Nu zou men kunnen zeggen dat het niet zo erg is als het percentage mensen dat een zeker overzicht heeft en toegang heeft tot de nieuwe technologieën constant blijft. Maar helaas neemt het technologisch analfabetisme toe, waardoor een hele generatie blind en willoos wordt. Met de “mobiele telefoon en Facebook”-generatie zijn alle negatieve invloeden opnieuw in massa en snelheid toegenomen.
Als we doorgaan op de ingeslagen weg, voeden we digitale idioten op die klakkeloos consumeren en als lemmingen achter de opiniemakers van de sociale media aanhollen. Het is nog nooit zo gemakkelijk geweest om een enorme hoeveelheid mensen te beïnvloeden en hun gedrag te sturen. Zeker in deze tijd zouden mensen in staat moeten zijn om de onhandige schreeuwers te pareren met verantwoordelijk gedrag en proceskennis. Maar er ontbreken zoveel dingen. Apps worden geïnstalleerd omdat ze in zijn. Wat werkt is wat gemakkelijk te gebruiken is en wat een kritische massa heeft bereikt in termen van kwantiteit. En als het dan toch bepaalde apps moeten zijn, wordt hun omgang met gegevens en beveiliging op de lange termijn niet echt in twijfel getrokken.

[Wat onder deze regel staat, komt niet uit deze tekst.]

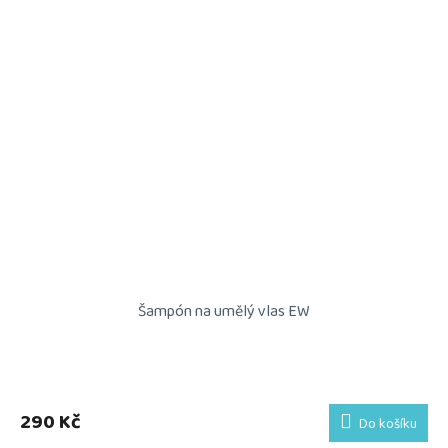
Šampón na umělý vlas EW
290 Kč
Do košíku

Maar het zou te gemakkelijk zijn om alleen de app-aanbieders de schuld te geven. We weten al 30 jaar dat het internet niet vergeet. En toch genieten digitale klootzakken van de mogelijkheid van digitaal exhibitionisme zonder na te denken over de gevolgen. Grof taalgebruik op fora, pesten onder de dekmantel van schijnbare anonimiteit en overplaatsing naar de echte wereld nemen steeds extremere vormen aan. Het is echt tijd om iets te doen aan de gevolgen van de digitale domheid. Anders zal een kleine politieke/economische/digitale elite nog meer controle over het leven van de massa’s krijgen dan in de ergste feodale tijden denkbaar was.
Strategie in plaats van gietertjes
Wat we nu eindelijk nodig hebben is een holistische digitale strategie die veel verder gaat dan het huidige gietertjesprincipe. In tijden van mondiale ondernemingen en grenzeloze digitalisering kunnen we met kleinschalig federalisme geen potten en pannen meer winnen. Het begint met een wereldwijd Europees datacentrum, waar de gegevens voor infrastructuur en onderwijs veilig en autonoom kunnen worden opgeslagen en verwerkt.
Het onderwijssysteem (en daarmee bedoel ik uitdrukkelijk niet vanaf de school) kan op die manier centrale specificaties en normen vaststellen die snellere noodzakelijke aanpassingen aan de mondiale ontwikkeling überhaupt mogelijk zouden maken. Tot dusver loopt alle inhoud ver achter op de ontwikkeling en wordt die achterstand niet ingelopen. Met de kloof neemt de klootzakachtigheid steeds ergere proporties aan en zal vooral opvallen in de tijd na school. Wanneer de kinderen uit de onderwijsbel komen en naar de werkplek of de universiteit gaan, worden zij geconfronteerd met de harde en zachte feiten van de realiteit. Het onderwijssysteem moet opnieuw de taak op zich nemen om deze overgang voor iedereen verenigbaar te maken, zodat werkelijk creatieve energie op de werkplek kan vrijkomen.